Exercise aim
Scan the entries below for the string "servizio" and copy every line where it turns up.
Source data: Begin
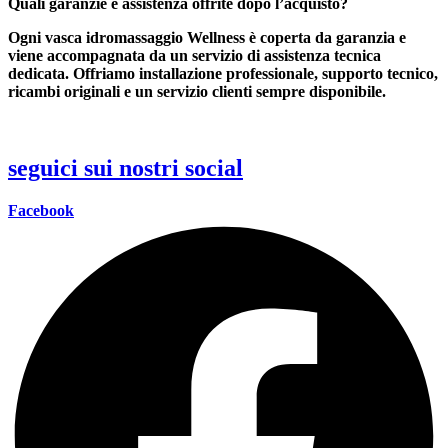
Quali garanzie e assistenza offrite dopo l’acquisto?
Ogni vasca idromassaggio Wellness è coperta da garanzia e
viene accompagnata da un servizio di assistenza tecnica
dedicata. Offriamo installazione professionale, supporto tecnico,
ricambi originali e un servizio clienti sempre disponibile.
seguici sui nostri
social
Facebook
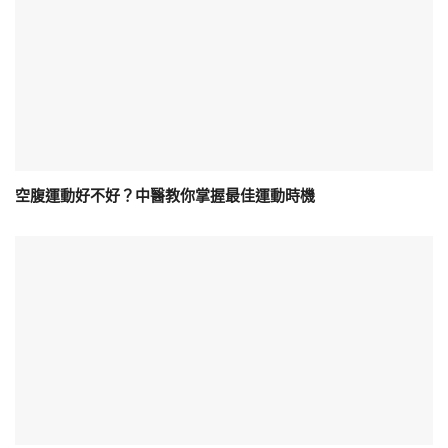
空腹運動好不好？中醫教你掌握最佳運動時機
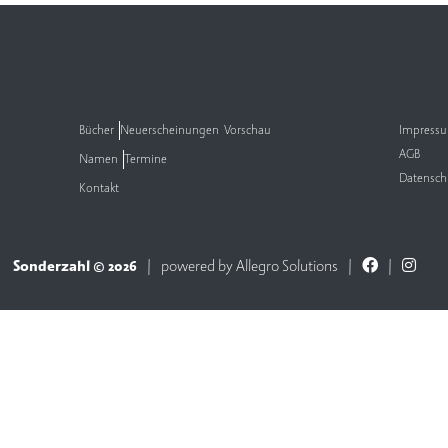
Bücher
Neuerscheinungen
Vorschau
Impress
AGB
Namen
Termine
Datensch
Kontakt
Sonderzahl © 2026
powered by
Allegro Solutions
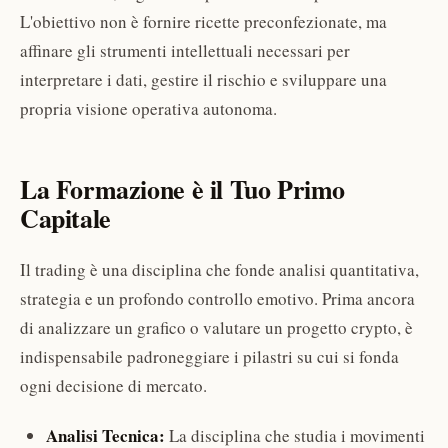
L'obiettivo non è fornire ricette preconfezionate, ma
affinare gli strumenti intellettuali necessari per
interpretare i dati, gestire il rischio e sviluppare una
propria visione operativa autonoma.
La Formazione è il Tuo Primo
Capitale
Il trading è una disciplina che fonde analisi quantitativa,
strategia e un profondo controllo emotivo. Prima ancora
di analizzare un grafico o valutare un progetto crypto, è
indispensabile padroneggiare i pilastri su cui si fonda
ogni decisione di mercato.
Analisi Tecnica:
La disciplina che studia i movimenti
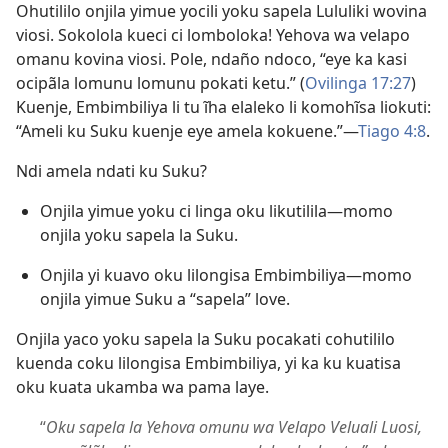
Ohutililo onjila yimue yocili yoku sapela Lululiki wovina
viosi. Sokolola kueci ci lomboloka! Yehova wa velapo
omanu kovina viosi. Pole, ndaño ndoco, “eye ka kasi
ocipãla lomunu lomunu pokati ketu.” (
Ovilinga 17:27
)
Kuenje, Embimbiliya li tu ĩha elaleko li komohĩsa liokuti:
“Ameli ku Suku kuenje eye amela kokuene.”—
Tiago 4:8
.
Ndi amela ndati ku Suku?
Onjila yimue yoku ci linga oku likutilila—momo
onjila yoku sapela la Suku.
Onjila yi kuavo oku lilongisa Embimbiliya—momo
onjila yimue Suku a “sapela” love.
Onjila yaco yoku sapela la Suku pocakati cohutililo
kuenda coku lilongisa Embimbiliya, yi ka ku kuatisa
oku kuata ukamba wa pama laye.
“
Oku sapela la Yehova omunu wa Velapo Veluali Luosi,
Source data: End
Answer
viene accompagnata da un servizio di assistenza tecnica
ricambi originali e un servizio clienti sempre disponibile.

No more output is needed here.